- _YOUR TASK_:
Taking the records line by line, how many lines contain the word "numbers"? Answer with the number only.

- _Saved entries_:

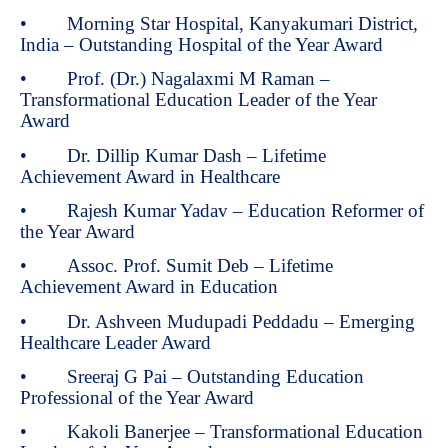
• Morning Star Hospital, Kanyakumari District,
India – Outstanding Hospital of the Year Award
• Prof. (Dr.) Nagalaxmi M Raman –
Transformational Education Leader of the Year
Award
• Dr. Dillip Kumar Dash – Lifetime
Achievement Award in Healthcare
• Rajesh Kumar Yadav – Education Reformer of
the Year Award
• Assoc. Prof. Sumit Deb – Lifetime
Achievement Award in Education
• Dr. Ashveen Mudupadi Peddadu – Emerging
Healthcare Leader Award
• Sreeraj G Pai – Outstanding Education
Professional of the Year Award
• Kakoli Banerjee – Transformational Education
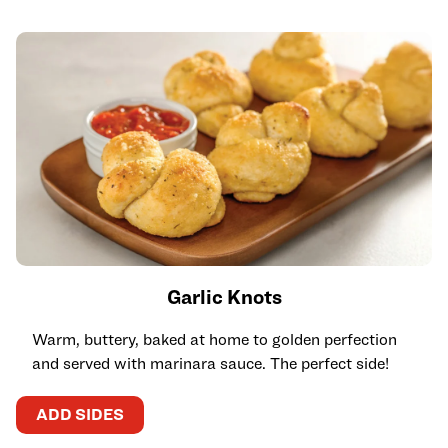
Garlic Knots
Warm, buttery, baked at home to golden perfection
and served with marinara sauce. The perfect side!
ADD SIDES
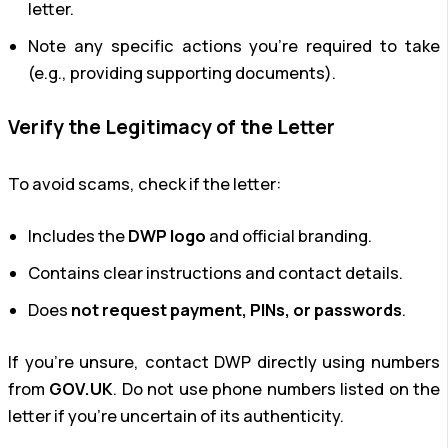
letter.
Note any specific actions you’re required to take
(e.g., providing supporting documents).
Verify the Legitimacy of the Letter
To avoid scams, check if the letter:
Includes the
DWP logo
and official branding.
Contains clear instructions and contact details.
Does
not request payment, PINs, or passwords
.
If you’re unsure, contact DWP directly using numbers
from
GOV.UK
. Do not use phone numbers listed on the
letter if you’re uncertain of its authenticity.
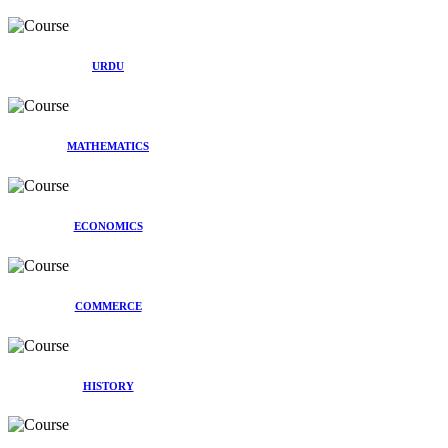
URDU
MATHEMATICS
ECONOMICS
COMMERCE
HISTORY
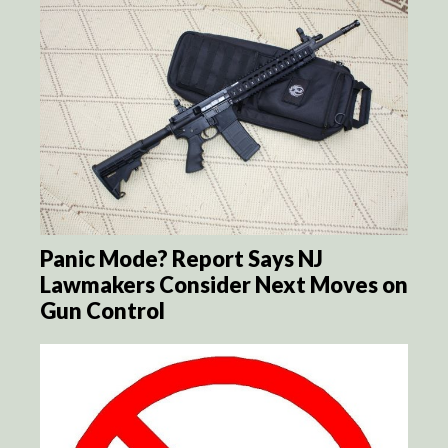
Panic Mode? Report Says NJ
Lawmakers Consider Next Moves on
Gun Control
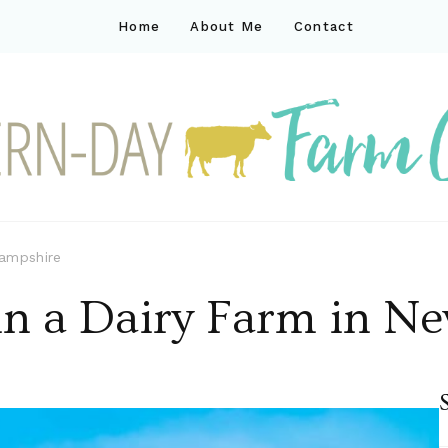
Home
About Me
Contact
ck
ay farm life
Hampshire
 in a Dairy Farm in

- _RESULT FOR THIS TASK_:
2